A cookie is a small piece of textual information that is passed between a web server and a browser with a user request. It is stored on the visitor's computer and is sent every time the same computer requests a page through the browser. It is a mechanism provided by the browser to provide the cookie property of the document object to js, and js can be used to create and retrieve the value of the cookie, so we can access it through document.cookie. A cookie is a file stored on a user's hard disk, which usually corresponds to a domain name, that is, a cookie can span multiple web pages under one domain name, but cannot be used across multiple domain names.
The fundamental purpose of cookies: cookies store information on the user's hard drive, so they can be used as global variables. This is the biggest advantage of cookies. The most fundamental purpose is to help web sites save information about visitors.
For example: ①Save user login information;
②Create shopping cart (Shopping websites usually save the selected items in cookies, which can synchronize data between different pages, and at the same time, these cookies will be sent to the background when the order is submitted. );
③ Track user behavior (for example, Baidu Alliance will record user preference information through cookies, and then recommend personalized promotion information to users, so when browsing other web pages, you will often find that the small advertisements next to you are all you have recently searched on Baidu. thing, this can be disabled, which is also one of the disadvantages of cookies)

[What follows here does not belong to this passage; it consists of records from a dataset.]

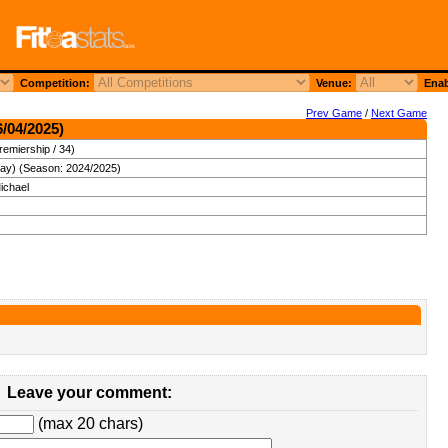
Competition:
Venue:
Enab
Prev Game
/
Next Game
6/04/2025)
remiership / 34)
day) (Season: 2024/2025)
ichael
Leave your comment:
(max 20 chars)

Format and common attributes of cookies: String rules: ① Each cookie is in the form of a name/value pair, that is, name = value; ② Both the name and value must be URL-encoded; ③ Two pairs of cookies are separated by a semicolon separated by spaces. domain, path, expires/max-age, size, http. Secure, etc. are all attributes of cookies.
The two attributes domain and path together determine which pages the cookie can be shared with. The domain parameter is used to control which domain the cookie is valid for. The default is the domain where the cookie is set. This value can contain subdomains or not. path is used to control the path of the specified domain sent by the cookie. The default value is "1", which means that all paths under the specified domain can be accessed. It is based on the domain name and specifies the accessible path. For example: the cookie is set as:
"domain = .google.com.hk; path = /webhp"
Then only ".google.com.hk/webhp" and any subdirectory under "/webhp" (eg "/webhp/aaa") will send cookie information, but ".google.com.hk" will not sent even if they are from the same domain.
expires/max-age expiration time, expires/max-age is used to determine the life cycle of the cookie, that is, when the cookie will be deleted, expires represents the expiration time, to be precise, the time, max-age represents It is the effective time period, in seconds. If max-age is a positive value, it means that the cookie will expire after max-age seconds. For example, if max-age = 10800, that is, the effective time is three hours, then the cookie will be invalid in It expires after three hours. If max-age is negative, the cookie expires after the browser session ends.
secure is empty by default, and the secure option is not specified, that is, a cookie will be sent whether it is an http request or an https request. secure is the security flag of the cookie and is the only part of the cookie that is not a key-value pair. Only sent to the server when using ssl connections (such as HTTPS requests or other secure protocol requests).
httponly (ie http) is used to restrict the access of client scripts to cookies. Setting cookies to httponly can reduce the harm of xss (cross-site scripting) attacks, prevent cookies from being stolen, and enhance the security of cookies.